Estava a pandemia a rebentar em todo o mundo e André Buldini tornava-se gerente do Six Senses, era abril de 2020 e ano e meio depois chegava a diretor geral de um dos mais charmosos hotéis de luxo em Portugal. Um projeto que emoldura o postal que é a Quinta do Vale Abraão, oito hectares de verde sobre o Douro que, já sabemos, mas nunca é demais repetir, é a primeira zona demarcada de vinhos do mundo, Património Cultural Imaterial da UNESCO e da Cultura portuguesa.
O Six Senses é hotelaria moderna na sua essência, tem um forte compromisso com "a comunidade, a sustentabilidade, a hospitalidade emocional, o bem-estar e experiências criadas com um toque de peculiaridade". Ainda único em Portugal (em breve inaugura o segundo, em Lisboa), este hotel magnífico tem 71 quartos e ainda suites e villas. E um centro de wellness superlativo, dos melhores do país, com uma grande piscina interior, vários tipos de sauna e massagens de assinatura, algumas feitas com vista para os jardins e o rio.
Não se imagina melhor refúgio quando o mundo entrou em pânico com a pandemia, foi quando André Buldini chegou. Começara na hotelaria em 2004, nos hotéis Sana, como sales manager, para um ano depois entrar no Four Seasons de Lisboa como heads concierge, onde esteve seis anos, até se mudar, em 2011, para Marraquexe, como front office manager e depois gestor dos quartos, cargo que também exerceu em Casablanca. De 2016 a 2020, ainda no mesmo grupo hoteleiro, dirigiu os quartos do Four Seasons de Londres, até ser convidado a vir para o Douro, "voltar a casa" como o próprio diz. Se um hotel é "normalmente algo de novo, construído, sem história, nós entrámos na história e damos-lhe continuidade."
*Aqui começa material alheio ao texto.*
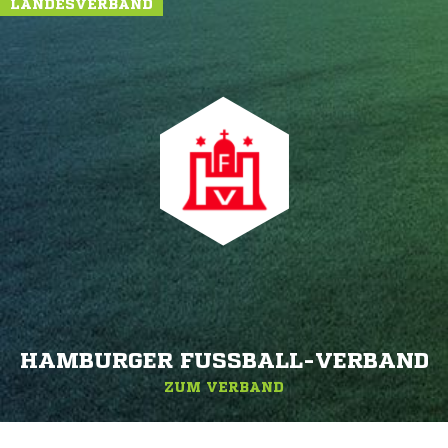
LANDESVERBAND
HAMBURGER FUSSBALL-VERBAND
ZUM VERBAND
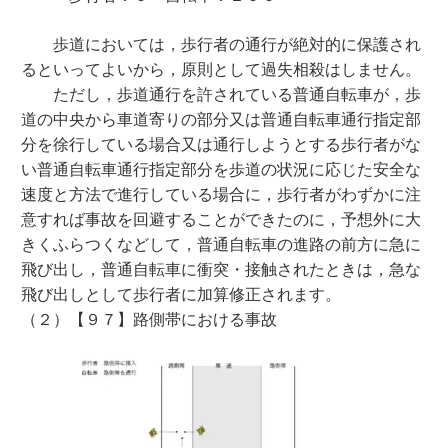
歩道においては，歩行者の通行が絶対的に保護され
るといってよいから，原則として過失相殺はしません。
ただし，歩道通行を許されている普通自転車が，歩
道の中央から車道寄りの部分又は普通自転車通行指定部
分を徐行している場合又は通行しようとする歩行者がな
い普通自転車通行指定部分を歩道の状況に応じた安全な
速度と方法で進行している場合に，歩行者がわずかに注
意すれば事故を回避することができたのに，予想外に大
きくふらつくなどして，普通自転車の進路の前方に急に
飛び出し，普通自転車に衝突・接触されたときは，急な
飛び出しとして歩行者に加算修正されます。
（２）【９７】路側帯における事故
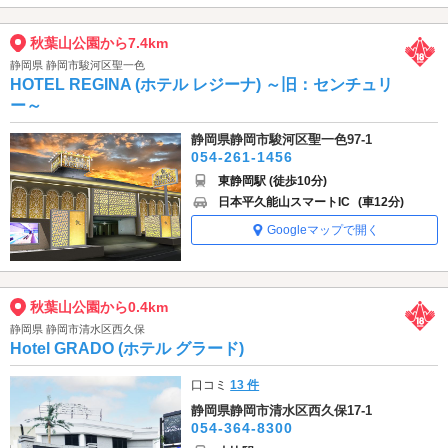
秋葉山公園から7.4km
静岡県 静岡市駿河区聖一色
HOTEL REGINA (ホテル レジーナ) ～旧：センチュリ
ー～
静岡県静岡市駿河区聖一色97-1
054-261-1456
東静岡駅 (徒歩10分)
日本平久能山スマートIC
(車12分)
Googleマップで開く
秋葉山公園から0.4km
静岡県 静岡市清水区西久保
Hotel GRADO (ホテル グラード)
口コミ
13 件
静岡県静岡市清水区西久保17-1
054-364-8300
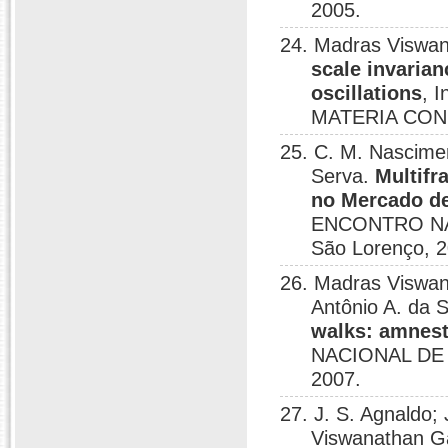
2005.
24. Madras Viswa
scale invarian
oscillations
, 
MATERIA COND
25. C. M. Nascime
Serva.
Multifr
no Mercado de
ENCONTRO NA
São Lorenço, 2
26. Madras Viswan
Antônio A. da S
walks: amnest
NACIONAL DE 
2007.
27. J. S. Agnaldo;
Viswanathan G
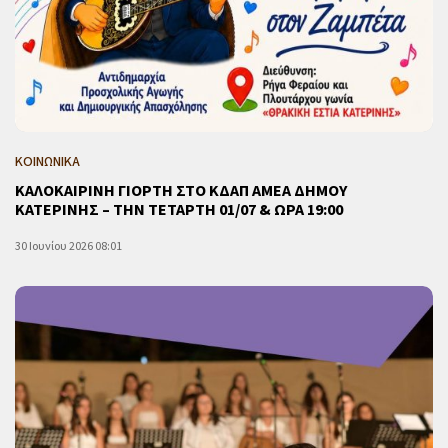
ΚΟΙΝΩΝΙΚΑ
ΚΑΛΟΚΑΙΡΙΝΗ ΓΙΟΡΤΗ ΣΤΟ ΚΔΑΠ ΑΜΕΑ ΔΗΜΟΥ
ΚΑΤΕΡΙΝΗΣ – ΤΗΝ ΤΕΤΑΡΤΗ 01/07 & ΩΡΑ 19:00
30 Ιουνίου 2026 08:01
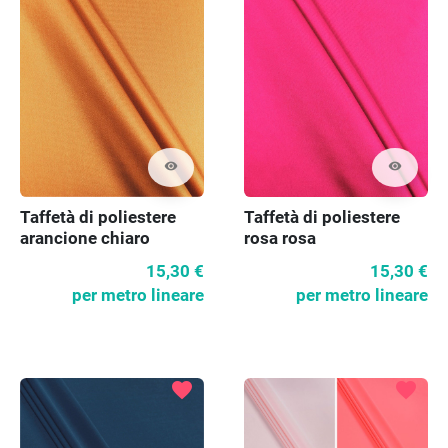
visibility
visibility
Taffetà di poliestere
Taffetà di poliestere
arancione chiaro
rosa rosa
15,30 €
15,30 €
per metro lineare
per metro lineare
favorite
favorite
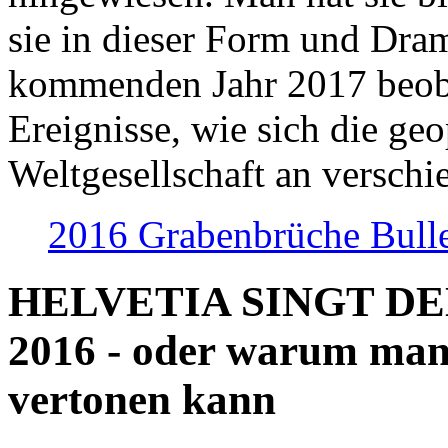
sie in dieser Form und Dra
kommenden Jahr 2017 beob
Ereignisse, wie sich die geo
Weltgesellschaft an verschi
2016 Grabenbrüche Bull
HELVETIA SINGT D
2016 - oder warum man
vertonen kann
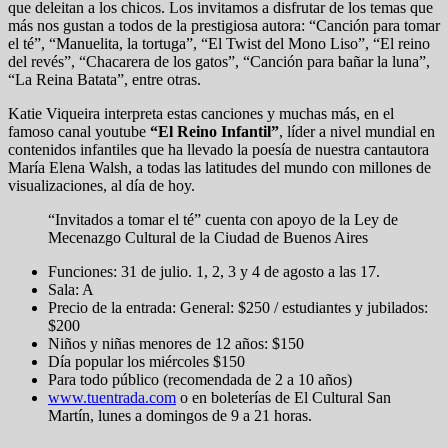
que deleitan a los chicos. Los invitamos a disfrutar de los temas que
más nos gustan a todos de la prestigiosa autora: “Canción para tomar
el té”, “Manuelita, la tortuga”, “El Twist del Mono Liso”, “El reino
del revés”, “Chacarera de los gatos”, “Canción para bañar la luna”,
“La Reina Batata”, entre otras.
Katie Viqueira interpreta estas canciones y muchas más, en el
famoso canal youtube
“El Reino Infantil”
, líder a nivel mundial en
contenidos infantiles que ha llevado la poesía de nuestra cantautora
María Elena Walsh, a todas las latitudes del mundo con millones de
visualizaciones, al día de hoy.
“Invitados a tomar el té” cuenta con apoyo de la Ley de
Mecenazgo Cultural de la Ciudad de Buenos Aires
Funciones: 31 de julio. 1, 2, 3 y 4 de agosto a las 17.
Sala: A
Precio de la entrada: General: $250 / estudiantes y jubilados:
$200
Niños y niñas menores de 12 años: $150
Día popular los miércoles $150
Para todo público (recomendada de 2 a 10 años)
www.tuentrada.com
o en boleterías de El Cultural San
Martín, lunes a domingos de 9 a 21 horas.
Mostra-nos as novas pool villas desta valley wing, que inaugurou em julho, era a antiga adega da família Serpa Pimentel, dona da propriedade, que produzia vinho do Porto nestas terras e vendia a sua produção à Sandeman. Foi pensada pelos arquitetos que recuperaram a casa original de família, o gabinete de Rebelo de Andrade, com check-in independente do hotel, e os quartos desta ala podem ser vendidos individualmente, ser seccionado um só piso ou um dos lados da casa, ou ser privatizada para um grupo.
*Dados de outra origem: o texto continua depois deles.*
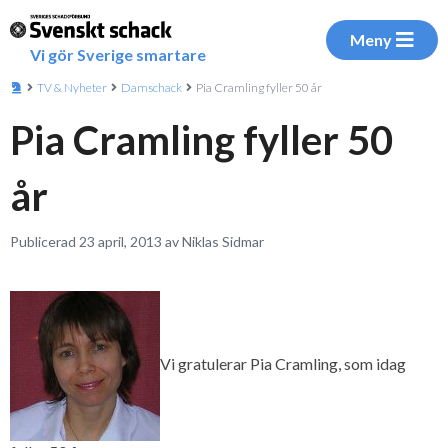
Meny
Vi gör Sverige smartare
TV & Nyheter
Damschack
Pia Cramling fyller 50 år
Pia Cramling fyller 50
år
Publicerad 23 april, 2013 av Niklas Sidmar
Vi gratulerar Pia Cramling, som idag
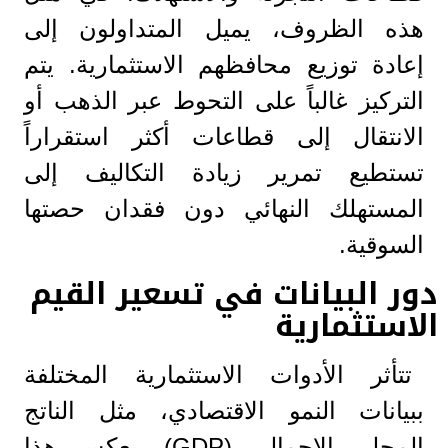
هذه الظروف، يميل المتداولون إلى
إعادة توزيع محافظهم الاستثمارية. يتم
التركيز غالباً على التحوط عبر الذهب أو
الانتقال إلى قطاعات أكثر استقراراً
تستطيع تمرير زيادة التكاليف إلى
المستهلك النهائي دون فقدان حصتها
السوقية.
دور البيانات في تسعير القيم
الاستثمارية
تتأثر الأدوات الاستثمارية المختلفة
ببيانات النمو الاقتصادي، مثل الناتج
المحلي الإجمالي (GDP). يعكس هذا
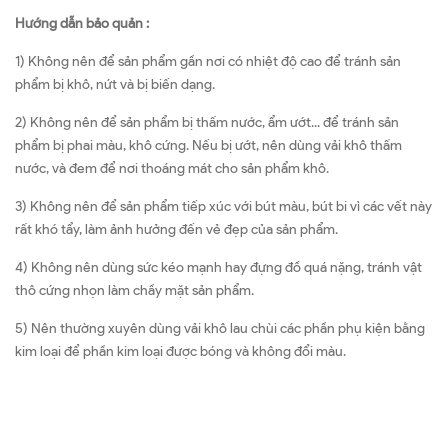
Hướng dẫn bảo quản :
1) Không nên để sản phẩm gần nơi có nhiệt độ cao để tránh sản
phẩm bị khô, nứt và bị biến dạng.
2) Không nên để sản phẩm bị thấm nước, ẩm ướt... để tránh sản
phẩm bị phai màu, khô cứng. Nếu bị ướt, nên dùng vải khô thấm
nước, và đem để nơi thoáng mát cho sản phẩm khô.
3) Không nên để sản phẩm tiếp xúc với bút màu, bút bi vì các vết này
rất khó tẩy, làm ảnh hưởng đến vẻ đẹp của sản phẩm.
4) Không nên dùng sức kéo mạnh hay đựng đồ quá nặng, tránh vật
thô cứng nhọn làm chầy mặt sản phẩm.
5) Nên thường xuyên dùng vải khô lau chùi các phần phụ kiện bằng
kim loại để phần kim loại được bóng và không đổi màu.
Alguns quartos são comunicantes, outros têm sauna própria e pequenos frigoríficos na casa de banho para guardar os cosméticos, detalhes em madeira pombalina reaproveitada e todos os azulejos são Viúva Lamego, pintados à mão especificamente para o Six Senses. Por todo o lado se vêem elementos orgânicos: "Muita pedra, muita madeira, muita água, tudo acolhedor e tranquilo", descreve o diretor. No exterior, os sofás são verdadeiras camas sob as árvores onde é fácil imaginar uma tarde submersa num livro e uma sesta sem horas. "Ali atrás estão nove unidades que também fazem parte desta valley wing, porque delas se vê o vale de vinhas que acolhe estes dois edifícios", as casas parecem fazer parte da paisagem, "está tudo escondido, os edifícios estão ali aconchegados e somos abraçados pelo vale. Esta vista traduz tudo o que tentamos exprimir."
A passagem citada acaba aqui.